Please repeat the line that contains "different colored polymer clay to" and every line after it, exactly, through the end of the records.

● ● ● ● ●

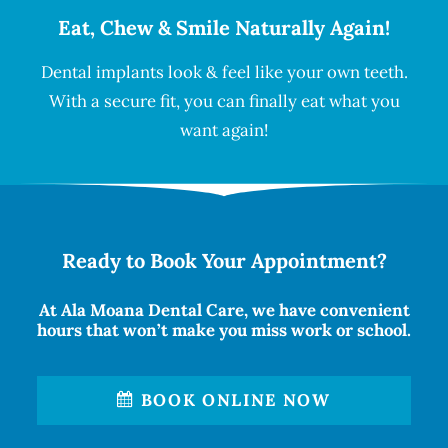
Eat, Chew & Smile Naturally Again!
Dental implants look & feel like your own teeth.
With a secure fit, you can finally eat what you
want again!
Ready to Book Your Appointment?
At Ala Moana Dental Care, we have convenient
hours that won’t make you miss work or school.
BOOK ONLINE NOW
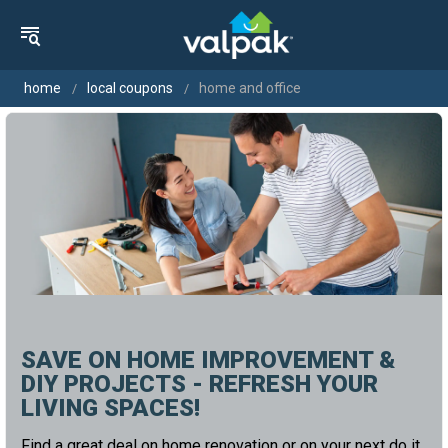
home
local coupons
home and office
SAVE ON HOME IMPROVEMENT &
DIY PROJECTS - REFRESH YOUR
LIVING SPACES!
Find a great deal on home renovation or on your next do it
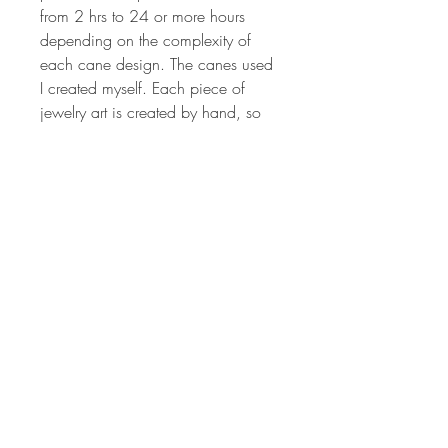
from 2 hrs to 24 or more hours
depending on the complexity of
each cane design. The canes used
I created myself. Each piece of
jewelry art is created by hand, so
no two will ever be the same. The
colors are vibrant and have been
hand sanded and buffed to
produced a wonderful shine.
Millefiori canes are sculpted from
different colored polymer clay to
produce the intricate image that is
crafted to make the design on each
pendant. Each piece of jewelry art
is created by hand, so no two will
ever be the same. The colors are
vibrant and have been hand
sanded and buffed to produced a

● ● ● ● ●

### REPLY
different colored polymer clay to
produce the intricate image that is
crafted to make the design on each
pendant. Each piece of jewelry art
is created by hand, so no two will
ever be the same. The colors are
vibrant and have been hand
sanded and buffed to produced a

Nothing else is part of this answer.